– Куда поедем? – осведомился я.

– Это сюрприз, – улыбнулся Хосе. – Но место хорошее, можете даже не сомневаться.

– Даже не знаю, что сказать, – сообщил нам молодой представитель советского посольства, второй секретарь первого класса с редким именем Зиновий, который тоже нас встречал. – Лично я думал, что приём будет более… официальным, что ли. Но команданте Фидель умеет удивить, когда хочет. Даже завидно.

– Почему? – спросил я.

– Потому что никто из наших, посольских, на вашу встречу с Фиделем не приглашён. Вы будете смеяться, но я даже не знаю, где и в каком формате она будет происходить.

В шесть вечера по времени Гаваны мы уже ждали Хосе в холле гостиницы, расположившись в креслах. Наш переводчик и распорядитель опоздал почти на пятнадцать минут, однако, появившись, никакой суеты не выказал.

– Извините, пришлось немного задержаться, – объяснил. – Готовы?

Мы заверили его, что готовы.

– Отлично, поехали.

Две машины: знаменитый Cadillac Eldorado 1959 года и наш советский ЗИМ (примерно того же года) ждали нас возле отеля.

Расселись, поехали.

Поплутав по улочкам Старой Гаваны, выбрались на развязку и нырнули в тоннель, который вывел нас на другую сторону залива. Ещё минут пять, и машины остановились то ли в предместье города, то ли в какой-то деревушке возле ничем не примечательного двухэтажного здания с террасой на первом этаже, обрамлённой ионическими колоннами.

Остановил нас вооружённый патруль.

Хосе сказал начальнику патруля несколько слов и тот, внимательно, нас оглядев, пропустил машины.

– Да это же «Ла Терасса», – сказал несколько удивлённо Борис Натанович, выйдя из машины. – Вон и вывеска.

– Си, сеньор, – подтвердил Хосе. – Это действительно «Ла Терасса», один из любимых ресторанов Хемингуэя. Мы с вами в Кохимаре. Как-то Хемингуэй сказал, что Нобелевская премия, которую он получил за «Старик и море», принадлежит Кубе, и свою повесть он писал вместе с рыбаками Кохимары, жителем которой считал и себя.

– Хемингуэй, несомненно, великий писатель, – сказал Аркадий Натанович. – Но…

Договорить он не успел. Стеклянные двери, ведущие в ресторан, распахнулись и на террасу в сопровождении двух охранников вышел довольно высокий бородатый человек в форме оливкового цвета.
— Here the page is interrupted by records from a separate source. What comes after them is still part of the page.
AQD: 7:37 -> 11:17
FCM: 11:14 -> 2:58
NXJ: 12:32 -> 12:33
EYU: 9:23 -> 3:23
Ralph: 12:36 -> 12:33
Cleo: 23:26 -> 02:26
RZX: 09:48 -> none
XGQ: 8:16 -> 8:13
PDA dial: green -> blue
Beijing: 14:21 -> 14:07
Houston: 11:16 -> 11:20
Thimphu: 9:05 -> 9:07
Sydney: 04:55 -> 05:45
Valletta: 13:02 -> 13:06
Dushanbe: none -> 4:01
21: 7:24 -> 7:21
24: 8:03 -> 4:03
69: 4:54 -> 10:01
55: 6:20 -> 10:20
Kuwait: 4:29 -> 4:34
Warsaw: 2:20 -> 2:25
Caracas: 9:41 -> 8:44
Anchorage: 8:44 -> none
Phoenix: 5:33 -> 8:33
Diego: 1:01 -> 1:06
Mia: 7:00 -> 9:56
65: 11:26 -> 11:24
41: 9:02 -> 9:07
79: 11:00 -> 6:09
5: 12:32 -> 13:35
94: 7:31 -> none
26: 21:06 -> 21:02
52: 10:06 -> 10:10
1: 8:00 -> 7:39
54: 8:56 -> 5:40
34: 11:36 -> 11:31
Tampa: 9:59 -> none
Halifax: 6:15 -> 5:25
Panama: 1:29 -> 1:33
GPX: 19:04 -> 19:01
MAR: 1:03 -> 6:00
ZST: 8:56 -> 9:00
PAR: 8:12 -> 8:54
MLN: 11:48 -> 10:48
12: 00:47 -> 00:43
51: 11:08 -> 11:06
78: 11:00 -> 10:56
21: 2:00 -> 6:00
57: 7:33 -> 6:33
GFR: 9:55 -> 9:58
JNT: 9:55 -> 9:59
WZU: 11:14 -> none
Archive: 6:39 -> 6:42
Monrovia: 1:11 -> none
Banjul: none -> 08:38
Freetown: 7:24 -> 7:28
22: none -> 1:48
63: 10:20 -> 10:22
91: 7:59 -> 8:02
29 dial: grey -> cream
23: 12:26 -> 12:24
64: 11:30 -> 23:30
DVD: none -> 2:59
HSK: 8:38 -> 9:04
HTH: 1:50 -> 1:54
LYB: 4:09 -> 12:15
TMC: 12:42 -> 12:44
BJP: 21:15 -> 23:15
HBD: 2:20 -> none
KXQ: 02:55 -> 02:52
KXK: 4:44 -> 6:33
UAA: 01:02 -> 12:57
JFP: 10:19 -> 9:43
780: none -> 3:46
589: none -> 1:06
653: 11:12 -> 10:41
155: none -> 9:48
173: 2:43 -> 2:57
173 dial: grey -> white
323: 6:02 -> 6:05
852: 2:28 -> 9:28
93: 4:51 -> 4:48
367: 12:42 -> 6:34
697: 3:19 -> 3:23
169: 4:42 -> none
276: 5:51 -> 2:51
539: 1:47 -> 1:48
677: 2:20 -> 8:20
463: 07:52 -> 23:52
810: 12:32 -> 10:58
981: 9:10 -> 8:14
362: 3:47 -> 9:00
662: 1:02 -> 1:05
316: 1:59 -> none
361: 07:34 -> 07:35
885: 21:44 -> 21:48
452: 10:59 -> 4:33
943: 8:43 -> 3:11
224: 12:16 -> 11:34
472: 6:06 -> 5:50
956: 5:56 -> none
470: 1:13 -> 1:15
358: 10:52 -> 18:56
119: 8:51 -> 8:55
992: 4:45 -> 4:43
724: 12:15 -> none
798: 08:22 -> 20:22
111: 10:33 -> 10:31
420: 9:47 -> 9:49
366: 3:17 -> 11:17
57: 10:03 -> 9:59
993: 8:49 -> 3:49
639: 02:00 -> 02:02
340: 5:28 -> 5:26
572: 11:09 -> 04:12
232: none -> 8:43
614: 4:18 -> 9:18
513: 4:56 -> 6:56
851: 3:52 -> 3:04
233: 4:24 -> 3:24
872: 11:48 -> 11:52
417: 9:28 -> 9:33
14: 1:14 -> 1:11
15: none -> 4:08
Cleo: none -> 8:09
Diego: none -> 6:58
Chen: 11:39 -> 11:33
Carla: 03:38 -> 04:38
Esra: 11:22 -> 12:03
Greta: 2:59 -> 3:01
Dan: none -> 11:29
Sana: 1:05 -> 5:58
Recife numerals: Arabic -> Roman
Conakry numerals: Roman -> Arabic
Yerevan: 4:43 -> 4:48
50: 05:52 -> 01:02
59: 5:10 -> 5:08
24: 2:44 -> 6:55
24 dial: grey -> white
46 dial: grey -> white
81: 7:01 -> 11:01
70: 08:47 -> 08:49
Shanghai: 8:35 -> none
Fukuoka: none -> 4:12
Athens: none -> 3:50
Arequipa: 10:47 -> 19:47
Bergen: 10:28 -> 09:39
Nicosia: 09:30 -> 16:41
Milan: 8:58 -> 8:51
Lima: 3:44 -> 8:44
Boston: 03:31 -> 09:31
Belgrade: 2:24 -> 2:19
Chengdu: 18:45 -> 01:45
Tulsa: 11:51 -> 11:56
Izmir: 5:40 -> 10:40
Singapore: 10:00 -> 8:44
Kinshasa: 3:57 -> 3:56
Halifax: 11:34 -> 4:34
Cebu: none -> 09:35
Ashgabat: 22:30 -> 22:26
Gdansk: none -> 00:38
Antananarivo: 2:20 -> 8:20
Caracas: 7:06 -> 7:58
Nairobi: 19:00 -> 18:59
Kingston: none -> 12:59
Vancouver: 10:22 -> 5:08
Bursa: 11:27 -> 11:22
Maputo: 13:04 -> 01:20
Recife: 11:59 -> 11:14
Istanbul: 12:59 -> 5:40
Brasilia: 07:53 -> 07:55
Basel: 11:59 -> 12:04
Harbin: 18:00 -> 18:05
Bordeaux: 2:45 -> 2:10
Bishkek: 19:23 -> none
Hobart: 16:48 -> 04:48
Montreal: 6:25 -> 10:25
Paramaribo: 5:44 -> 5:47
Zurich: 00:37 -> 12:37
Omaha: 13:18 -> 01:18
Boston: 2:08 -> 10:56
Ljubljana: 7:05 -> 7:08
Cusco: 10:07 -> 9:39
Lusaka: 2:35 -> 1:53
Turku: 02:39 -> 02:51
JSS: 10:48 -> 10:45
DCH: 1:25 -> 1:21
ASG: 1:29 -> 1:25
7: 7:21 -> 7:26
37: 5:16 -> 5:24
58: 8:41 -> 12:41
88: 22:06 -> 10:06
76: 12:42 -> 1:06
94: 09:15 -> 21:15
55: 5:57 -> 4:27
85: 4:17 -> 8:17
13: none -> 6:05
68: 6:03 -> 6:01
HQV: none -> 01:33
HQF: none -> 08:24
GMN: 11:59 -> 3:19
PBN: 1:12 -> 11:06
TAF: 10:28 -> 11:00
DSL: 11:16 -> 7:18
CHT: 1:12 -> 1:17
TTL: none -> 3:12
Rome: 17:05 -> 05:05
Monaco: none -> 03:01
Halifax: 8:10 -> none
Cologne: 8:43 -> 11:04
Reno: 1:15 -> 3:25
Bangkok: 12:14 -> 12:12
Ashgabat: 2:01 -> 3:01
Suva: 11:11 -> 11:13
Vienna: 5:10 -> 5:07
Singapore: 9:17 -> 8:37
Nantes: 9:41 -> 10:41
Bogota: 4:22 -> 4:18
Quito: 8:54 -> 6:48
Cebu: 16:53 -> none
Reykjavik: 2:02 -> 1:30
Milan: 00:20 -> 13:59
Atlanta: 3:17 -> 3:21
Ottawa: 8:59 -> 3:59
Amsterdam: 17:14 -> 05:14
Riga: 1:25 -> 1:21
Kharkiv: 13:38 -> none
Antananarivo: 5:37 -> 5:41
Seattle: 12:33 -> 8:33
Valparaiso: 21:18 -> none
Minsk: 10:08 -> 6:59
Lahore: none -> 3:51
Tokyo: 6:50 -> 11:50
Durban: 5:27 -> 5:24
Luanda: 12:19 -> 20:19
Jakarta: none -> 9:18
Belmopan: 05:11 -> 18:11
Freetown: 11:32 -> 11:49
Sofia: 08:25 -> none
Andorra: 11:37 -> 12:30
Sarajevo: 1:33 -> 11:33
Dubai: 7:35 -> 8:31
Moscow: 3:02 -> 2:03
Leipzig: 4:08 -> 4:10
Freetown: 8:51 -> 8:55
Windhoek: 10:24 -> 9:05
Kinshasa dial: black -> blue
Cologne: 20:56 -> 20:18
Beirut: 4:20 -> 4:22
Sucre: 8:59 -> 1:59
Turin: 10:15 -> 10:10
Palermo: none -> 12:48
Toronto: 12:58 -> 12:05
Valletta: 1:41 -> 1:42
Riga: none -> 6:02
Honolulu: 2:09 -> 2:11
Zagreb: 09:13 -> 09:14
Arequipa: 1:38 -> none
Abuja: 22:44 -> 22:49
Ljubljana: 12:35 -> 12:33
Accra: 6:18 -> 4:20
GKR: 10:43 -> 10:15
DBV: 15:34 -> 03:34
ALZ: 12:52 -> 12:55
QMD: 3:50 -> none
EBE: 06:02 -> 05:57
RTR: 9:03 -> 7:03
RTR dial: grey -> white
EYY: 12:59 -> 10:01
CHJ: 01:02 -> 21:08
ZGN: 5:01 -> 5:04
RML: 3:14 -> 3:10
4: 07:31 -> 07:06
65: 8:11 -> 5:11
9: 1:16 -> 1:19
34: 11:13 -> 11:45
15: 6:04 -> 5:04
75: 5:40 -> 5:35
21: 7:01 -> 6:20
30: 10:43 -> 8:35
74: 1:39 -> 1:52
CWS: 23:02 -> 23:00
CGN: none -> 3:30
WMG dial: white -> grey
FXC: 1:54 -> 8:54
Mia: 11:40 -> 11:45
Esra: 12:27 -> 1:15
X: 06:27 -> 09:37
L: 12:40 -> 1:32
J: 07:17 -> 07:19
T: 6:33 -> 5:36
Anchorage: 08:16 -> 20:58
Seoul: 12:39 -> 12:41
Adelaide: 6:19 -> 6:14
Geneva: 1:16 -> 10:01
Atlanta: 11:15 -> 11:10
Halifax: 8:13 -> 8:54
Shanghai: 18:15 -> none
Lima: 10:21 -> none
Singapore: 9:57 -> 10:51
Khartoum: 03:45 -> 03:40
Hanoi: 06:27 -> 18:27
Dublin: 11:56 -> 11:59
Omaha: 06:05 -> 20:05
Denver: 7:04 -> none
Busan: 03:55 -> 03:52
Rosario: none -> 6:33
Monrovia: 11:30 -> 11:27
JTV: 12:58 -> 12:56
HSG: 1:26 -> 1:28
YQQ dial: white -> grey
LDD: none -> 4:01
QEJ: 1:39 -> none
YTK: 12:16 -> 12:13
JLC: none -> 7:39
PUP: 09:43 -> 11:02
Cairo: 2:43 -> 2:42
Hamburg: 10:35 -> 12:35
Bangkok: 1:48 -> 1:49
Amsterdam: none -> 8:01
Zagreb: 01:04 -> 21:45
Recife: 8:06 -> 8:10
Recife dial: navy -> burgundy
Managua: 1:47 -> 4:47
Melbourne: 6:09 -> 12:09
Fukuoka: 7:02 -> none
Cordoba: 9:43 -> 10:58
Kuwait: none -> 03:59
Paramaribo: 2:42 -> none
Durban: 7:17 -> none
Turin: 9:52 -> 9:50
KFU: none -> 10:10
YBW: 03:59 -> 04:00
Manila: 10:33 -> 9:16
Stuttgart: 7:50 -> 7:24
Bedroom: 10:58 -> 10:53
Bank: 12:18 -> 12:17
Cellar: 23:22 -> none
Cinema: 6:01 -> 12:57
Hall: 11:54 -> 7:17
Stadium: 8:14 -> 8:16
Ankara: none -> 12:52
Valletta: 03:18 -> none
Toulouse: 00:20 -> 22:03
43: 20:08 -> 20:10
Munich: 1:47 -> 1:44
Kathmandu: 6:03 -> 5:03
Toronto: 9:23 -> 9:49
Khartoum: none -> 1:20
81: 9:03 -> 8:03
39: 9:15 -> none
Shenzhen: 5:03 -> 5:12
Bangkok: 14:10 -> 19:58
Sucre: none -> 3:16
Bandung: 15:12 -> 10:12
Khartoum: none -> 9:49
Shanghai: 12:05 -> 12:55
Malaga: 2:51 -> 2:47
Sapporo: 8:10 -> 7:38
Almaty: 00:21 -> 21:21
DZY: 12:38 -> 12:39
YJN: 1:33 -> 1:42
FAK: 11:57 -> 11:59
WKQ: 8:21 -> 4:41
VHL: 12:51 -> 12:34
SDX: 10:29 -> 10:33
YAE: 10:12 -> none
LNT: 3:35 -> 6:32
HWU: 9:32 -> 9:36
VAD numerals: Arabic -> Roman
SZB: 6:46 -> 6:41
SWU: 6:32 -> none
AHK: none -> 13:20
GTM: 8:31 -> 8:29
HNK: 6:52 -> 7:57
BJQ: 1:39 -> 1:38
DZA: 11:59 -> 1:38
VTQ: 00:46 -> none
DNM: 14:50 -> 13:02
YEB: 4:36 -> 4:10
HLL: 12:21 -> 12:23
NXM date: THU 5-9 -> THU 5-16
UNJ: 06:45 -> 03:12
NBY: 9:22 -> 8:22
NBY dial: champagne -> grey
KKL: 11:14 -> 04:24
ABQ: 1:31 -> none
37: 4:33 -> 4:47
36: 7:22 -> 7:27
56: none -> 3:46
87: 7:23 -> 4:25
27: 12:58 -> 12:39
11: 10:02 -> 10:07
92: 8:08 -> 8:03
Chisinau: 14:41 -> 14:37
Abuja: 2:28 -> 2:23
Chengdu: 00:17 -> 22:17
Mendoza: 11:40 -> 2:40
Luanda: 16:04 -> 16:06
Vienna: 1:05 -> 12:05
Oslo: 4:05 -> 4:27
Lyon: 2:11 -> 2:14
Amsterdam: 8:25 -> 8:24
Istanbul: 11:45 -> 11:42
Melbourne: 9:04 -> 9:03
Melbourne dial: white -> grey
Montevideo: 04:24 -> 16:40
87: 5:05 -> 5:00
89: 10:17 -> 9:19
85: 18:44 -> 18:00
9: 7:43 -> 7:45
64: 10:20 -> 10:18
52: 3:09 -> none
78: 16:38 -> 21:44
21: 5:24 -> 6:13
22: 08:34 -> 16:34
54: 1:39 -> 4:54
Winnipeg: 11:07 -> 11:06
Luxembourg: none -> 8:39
Увидел нас, белозубо улыбнулся и приглашающе махнул рукой:

– Hola![4]

– Hola, comandante! – ответил я по-испански. – Llegamostarde?[5]

– Vaya, – удивился Фидель – в это был именно он, – спускаясь с терассы и направляясь к нам. – Sabesespañol?[6]

Хосе, приоткрыв рот, переводил взгляд с команданте на меня и обратно.

– No,peroquierosaber[7], – сказал я, чувствуя, как мои знания испанского, впитанные в самолёте, стремительно истощаются.

– Loable![8] – воскликнул Фидель и протянул руку.

Вот так мы и познакомились с великим Фиделем Кастро – самой настоящей мировой легендой. Политиком, любовь и ненависть к которому перехлёстывала все мыслимые пределы.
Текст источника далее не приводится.